On the second day of the meeting, the trustees were briefed by Burma Campaign UK (BCUK), a leading civil society organization, on the economic and political situation in the country. They learned of BCUK’s report and campaign focused on insurance companies operating in Burma, and recommended that (re)insurance coverage of multinationals operating in Burma be considered as a possible next step in the CWC Burma campaign.

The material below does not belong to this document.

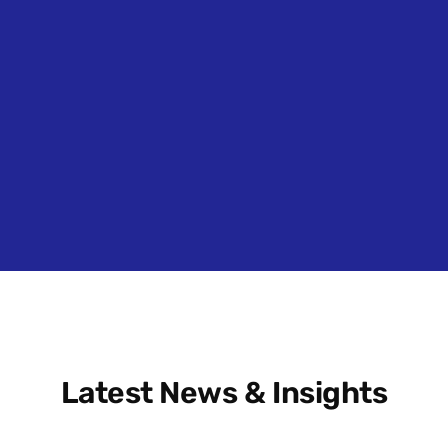
Latest News & Insights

The impact of labour relations on investment returns
Positive labour relations, including freedom of association, are directly related to positive investment returns, trustees believe, although direct causality has never been explicitly proven in the investment world. Moreover, fund managers are not sufficiently considering labour issues in their investment decisions, perhaps because of insufficient signals from asset owners. Trustees heard presentations evidencing the relationship between human capital and financial performance, and how the French FRR integrates labour issues in its statement of investment principles by referring to the UN Global Compact. Overall, social considerations are not being analyzed with the same intensity as either environmental or governance issues in extra-financial investment analysis. This is likely to change in coming years, and the trustees agreed there is significant scope and opportunity for trade unions to collaborate and provide critical input on this.
Investing in green jobs
Participants were also briefed on the international labour movement’s endorsement of the Kyoto agreement on climate change, and labour’s emphasis on green job creation. Significant employment opportunities will arise in renewable energy sources (wind, wave, tidal and solar), energy conservation and clean coal technology. However, a “just transition” is needed for workers in industries impacted by this evolution, many of whom are in industries that traditionally enjoy greater union density, trade union speakers emphasized. Trustees debated a range of investment opportunities, including in power generation, energy conservation, and building rehabilitation. The importance of a sound government policy framework on clean technology was emphasized: Germany has 250,000 jobs in the clean tech sector, with 100,000 vacancies. The complementary role of venture capital to seed innovative technological breakthroughs and public sector support for research and development of critical yet expensive new technologies was also discussed. Over the next 20 years, the structural changes arising from climate change-related policies will be as significant as demographic changes in restructuring pension fund investments, participants concluded.
Over the two-day conference, trustees also received updates on the Principles for Responsible Investment, discussed recent engagement initiatives between Global Unions and private equity representatives, and discussed the multi-faceted challenges of infrastructure investments.